Sanofi Hits the Mark in Phase II MS Trial with Experimental BTK Inhibitor

The company said the treatment significantly reduced disease activity as measured by magnetic resonance imaging.

Sanofis investigational Bruton’s tyrosine kinase inhibitor SAR442168 hit the mark in a mid-stage multiple sclerosis trial. The company said the treatment significantly reduced disease activity as measured by magnetic resonance imaging.

France-based Sanofi is assessing the drug as a potential treatment for patients with relapsing forms of the disease. In the Phase II study, Sanofi looked at dose levels ranging from 5 mg to 60 mg. The study showed that the 60 mg dose provided an 85% relative reduction of new Gd-enhancing T1 hyperintense lesions and an 89% relative reduction in T2 hyperintense lesions, which was a secondary endpoint.

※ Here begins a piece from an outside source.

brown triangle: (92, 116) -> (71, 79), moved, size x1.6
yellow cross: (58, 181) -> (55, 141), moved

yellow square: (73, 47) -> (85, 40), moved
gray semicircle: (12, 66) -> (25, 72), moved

No new safety signals were observed in the trial but, there was a single serious adverse event of MS relapse reported.

The cause of multiple sclerosis (MS) is not known and there is no cure for the debilitating disease. It is estimated that about 2.3 million people globally live with the disease, with hundreds of thousands more who remain undiagnosed. Despite current treatments, many MS patients continue to accumulate disability, and one in four MS patients suffers from progressive forms of the disease with limited or no treatments available.

SAR442168, which Sanofi obtained in a $765 million deal with Bay Area-based Principia Biopharma, is an oral, brain-penetrant, selective small-molecule inhibitor of BTK. The drug is designed to access the brain and spinal cord by crossing the blood-brain barrier and impact immune cell and brain cell signaling. The BTK inhibitor modulates both adaptive (B-cell activation) and innate (CNS microglial cells) immune cells thought to be linked to neuroinflammation and neurodegeneration in the brain and spinal cord, the clinical significance of which is under investigation.

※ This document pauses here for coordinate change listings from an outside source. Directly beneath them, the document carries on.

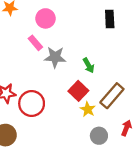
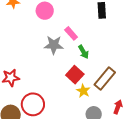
pink rectangle: (35, 43) -> (71, 33), moved
red circle: (32, 103) -> (33, 104), moved

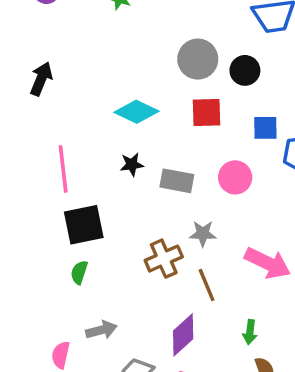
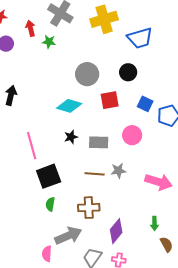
gray circle: (198, 59) -> (87, 74), moved
blue square: (265, 128) -> (145, 104), turned 35
brown cross: (164, 259) -> (89, 208), moved, turned 30
brown line: (207, 285) -> (95, 174), moved, turned -54
gray arrow: (101, 330) -> (68, 236), size x1.5

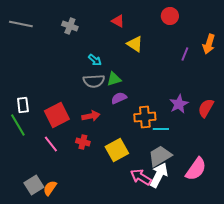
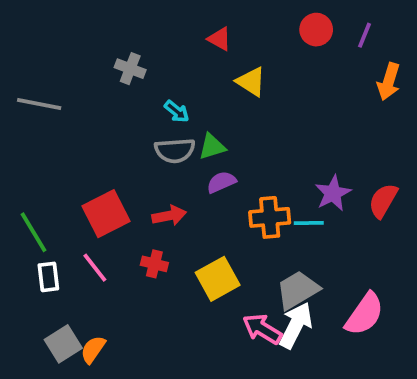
gray line: (21, 24) -> (39, 104), moved
gray cross: (70, 26) -> (130, 69), moved
purple line: (185, 54) -> (365, 35), moved
white rectangle: (23, 105) -> (48, 277), moved
cyan line: (161, 129) -> (309, 223), moved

John Reed, Sanofi’s Global Head of Research and Development, said the company believes SAR442168 shows promise in reducing both neuroinflammation and neurodegeneration, markers of disability progression in multiple sclerosis patients.

The effect on brain lesions seen in our Phase IIb study is encouraging. As we go forward, we will explore whether our brain-penetrant BTK inhibitor offers strong efficacy and exceptional safety for a broad spectrum of MS patients with either relapsing or progressive forms of the disease,” he said in a statement.

Now, the company plans to push SAR442168 into late-stage studies. Specifically, Reed said the Sanofi is moving rapidly to initiate four pivotal Phase III clinical trials.

Principal study investigator Daniel Reich, a senior investigator at the National Institutes of Health and chief of the Translational Neuroradiology Section in the National Institute of Neurological Disorders and Stroke, said the Phase IIb study provides hope that SAR442168 may become an important treatment for relapsing MS.

In the context of compelling, emerging data about the role of the brain’s innate immune system in smoldering MS lesions, there is also good reason to believe that SAR442168 — due to its molecular mechanism of action and ability to cross the blood-brain barrier — may have additional effects that we need to study more deeply. In my view, it’s important to move forward with broad and innovative testing of this BTK inhibitor in Phase III studies in MS,” Reich said in a statement.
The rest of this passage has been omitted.